After we went off the air. The emails, calls, tweets came pouring in! Folks were reaching out locally and from one end of an ocean to another. The U.K., New Zealand, Venezuela, you name it, we were being inundated with comments about the show, and ALL of them were positive. Which is exactly what you want. To reach as many folks as you can in an effort to help as many as possible. But not EXACTLY what you want when you are in the business to help people. Don’t get me wrong, those encouragements mean the world to me. They are a part of what keeps us going. But there was something missing, something major.

But then, as the calls, emails and tweets started to decline, there in the midst of them was IT. THE reason why myself, Trish, Rachel, Bill, Marci, Andrew, Margie, Blair, Patricia, and so many to name here its impossible to list them all, get up each morning and do what it is we do. A simple, short email stating…

…I’m a survivor of childhood sexual abuse and I need help. Can you help me?

Then shortly after that, a second email and a third, all asking the same thing. All with their own unique, yet similar stories. We have been sexually abused and we need your help.
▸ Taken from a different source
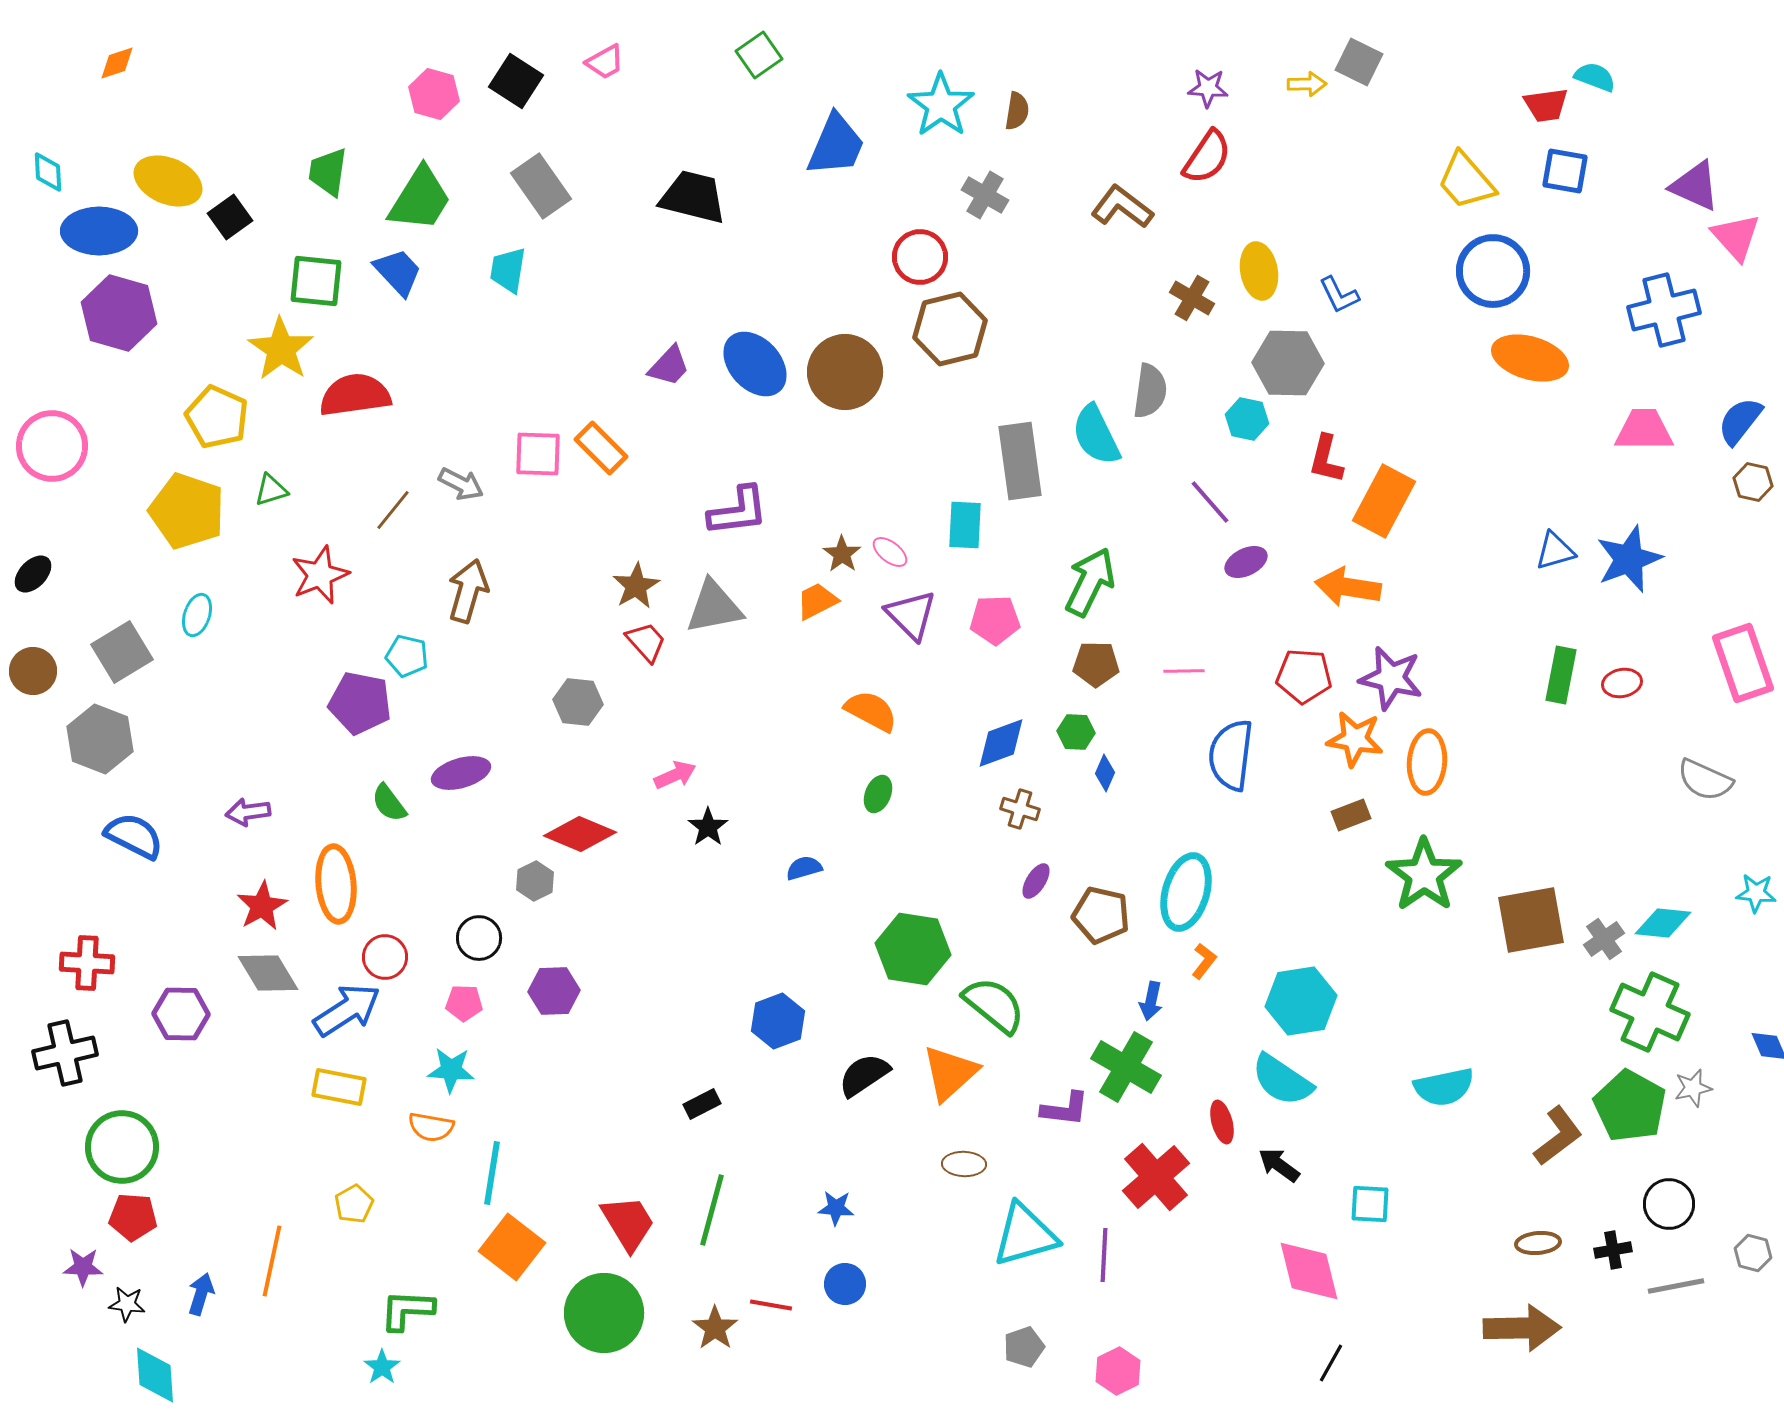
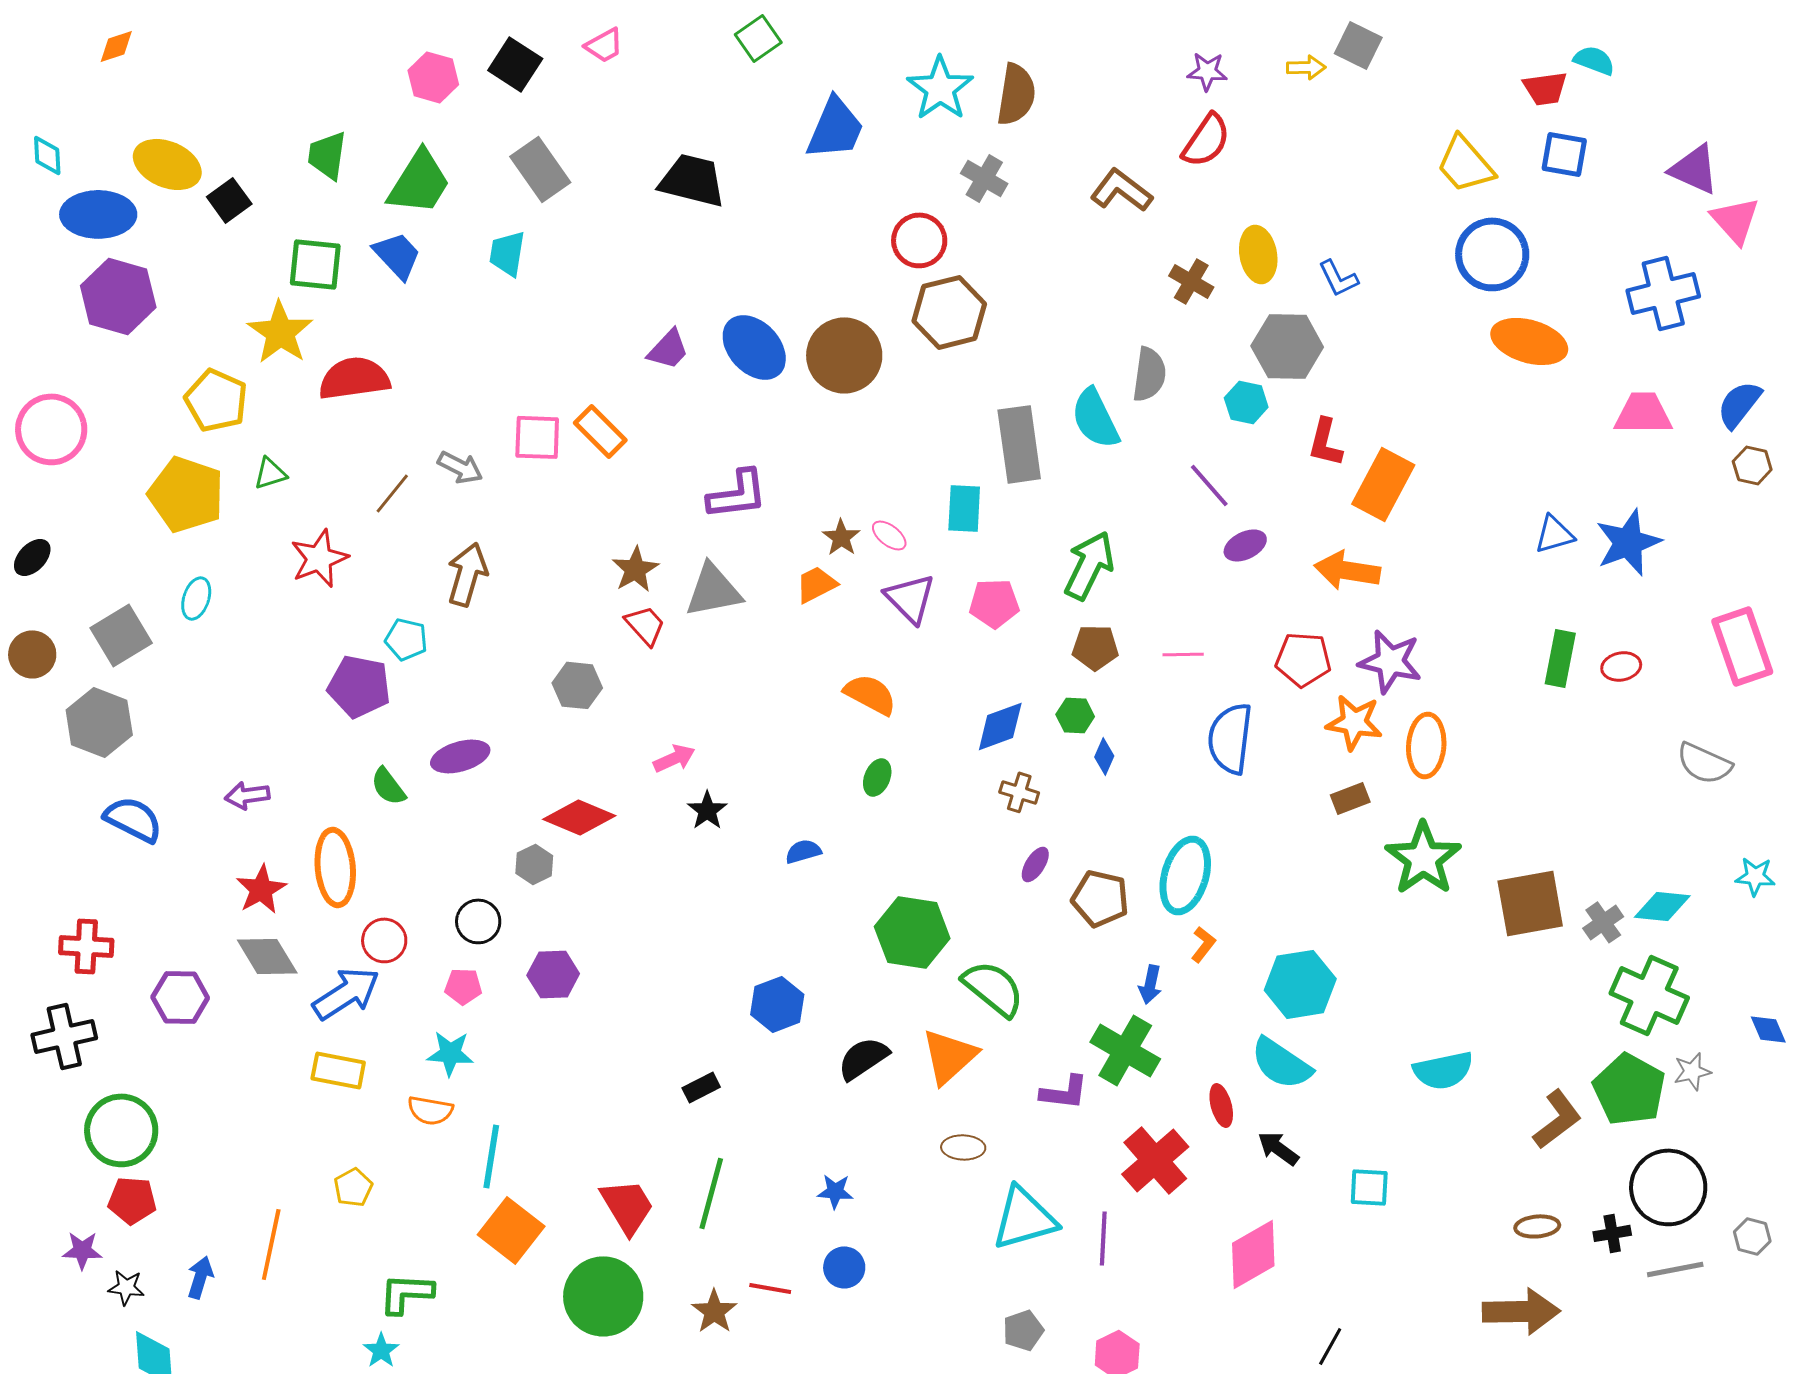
brown semicircle: (1017, 111) -> (1016, 94), size x1.6
black circle: (1669, 1204) -> (1668, 1187), size x1.5
pink diamond: (1309, 1271) -> (1253, 1254), moved, turned 74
I immediately responded and will be arranging for their individual needs over the next week. But that’s not the point. The point is that either they were listening to the show, or someone who cares about them was, made a point to get our contact info and then followed up, making sure they had the ability to reach out to us. That’s love folks. That’s people who care about their family and/or friends.

And that’s why we do interviews.

Because we never know when someone who desperately needs our help will be listening. The point – don’t EVER pass on an opportunity because you might not get a second chance. You’ve heard the phrase, either from the Robin Williams movie, “The Dead Poets Society”, or from Latin class if your old enough, Carpe Diem – Seize the Day. Make the most of every opportunity you have. It’s when you least expect it that you get that surprise. The opportunity to help your fellow man or woman. Don’t ever waste that moment.